You're reading: Greece moves closer to getting aid money

ATHENS, Greece (AP) — Debt-saddled Greece has moved closer to getting the vital bailout funds it needs to avoid a disastrous default after persuading international debt inspectors to return to Athens and resume reviewing its austerity program.

The euro jumped on the news, trading up 0.7 percent at $1.370. The common currency and global stocks had been up for most of the day amid growing expectations that Greece will get the next €8 billion ($11 billion) batch of aid money. Without the money, the country would default on its debts within weeks, a major blow to the European banking system and wider economy.

The decision to resume the review early next week implies that Finance Minister Evangelos Venizelos convinced officials from the European Commission, the European Central Bank and the International Monetary Fund that Greece will be able to cut its budget deficit in line with promises made last year in return for €110 billion ($150 billion) in rescue loans.

"Good progress was made, and technical discussions will continue in Athens over the coming days," a Commission statement said after a two-hour conference call Tuesday between the so-called troika and Venizelos. "The full mission is now expected to come back to Athens early next week to resume the review, including policy discussions."

A Commission spokesman declined to say whether Venizelos offered new cuts or taxes beyond what has already been announced. The Greek finance ministry said technical experts were still finalizing spending plans for 2011 and 2012 and that talks would resume at the annual IMF meeting in Washington this weekend.

Prime Minister George Papandreou will chair a Greek ministerial meeting Wednesday that is expected to focus on the outcome of the teleconference.

The troika’s assessment of Greece’s efforts to cut spending, privatize state assets and reform its struggling economy is key to eurozone finance ministers’ decision on whether to transfer the next aid installment at their meeting in early October. The money had originally been expected in September, but the troika left Athens earlier this month amid disagreements over whether Greece was fulfilling its promises.

Without the aid money, Greece’s cash reserves will run out around mid-October, forcing it to stop paying public-sector salaries and eventually default on its debt. A default could plunge Europe’s banking system into turmoil and potentially push Europe and other parts of the world back into recession.

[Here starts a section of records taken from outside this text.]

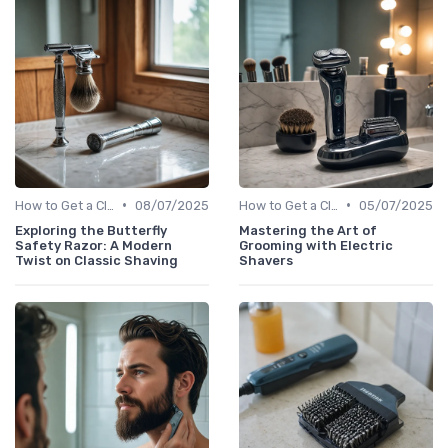
•
•
How to Get a Close Shave
08/07/2025
How to Get a Close Shave
05/07/2025
Exploring the Butterfly
Mastering the Art of
Safety Razor: A Modern
Grooming with Electric
Twist on Classic Shaving
Shavers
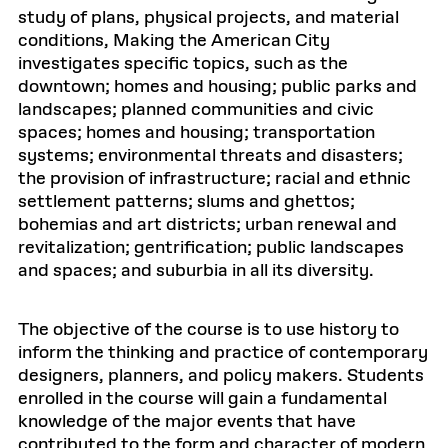
study of plans, physical projects, and material
conditions, Making the American City
investigates specific topics, such as the
downtown; homes and housing; public parks and
landscapes; planned communities and civic
spaces; homes and housing; transportation
systems; environmental threats and disasters;
the provision of infrastructure; racial and ethnic
settlement patterns; slums and ghettos;
bohemias and art districts; urban renewal and
revitalization; gentrification; public landscapes
and spaces; and suburbia in all its diversity.
The objective of the course is to use history to
inform the thinking and practice of contemporary
designers, planners, and policy makers. Students
enrolled in the course will gain a fundamental
knowledge of the major events that have
contributed to the form and character of modern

Greece has been depending on rescue loans from other eurozone countries and the IMF since May 2010, when its borrowing costs went through the roof following revelations that Athens had been underreporting data on an alarmingly bloated budget deficit and public debt.

In July, eurozone leaders agreed on a second, €109 billion bailout supposed to keep the country afloat until mid-2014, when they realized that the first rescue package would not be enough. However, eurozone countries are still haggling over details of the plan and the talks with banks, which are also supposed to contribute, have not yet concluded.

Most analysts still think Greece will have to restructure its debts at some point, especially if its economy remains mired in recession. Fitch Ratings said in a report Tuesday that it expected Greece to eventually default, but to do so while remaining in the eurozone.

Some experts believe the country may even have to drop out of the 17-nation eurozone, a notion Venizelos dismissed earlier Tuesday.

"Greece’s participation in the eurozone and the euro is an irrevocable and fundamental national choice that the Greek population is making sacrifices to safeguard, in full knowledge of how priceless it is," Venizelos said, rejecting a Greek newspaper report that the government was considering a referendum on the issue.

The Socialist government has already taken a series of highly unpopular austerity measures over the past 20 months, cutting public sector pay and pensions and hiking taxes and retirement ages. Unions have responded with strikes and demonstrations.

Earlier Tuesday, hundreds of civil servants demonstrated peacefully in central Athens, while about 250 high school students marched in a separate protest against shortages in schoolbooks and other supplies at state-run schools. Public transport workers have called for a daylong strike Thursday, while air traffic controllers have declared a 24-hour strike Sunday and a four-hour work stoppage on Sept. 28.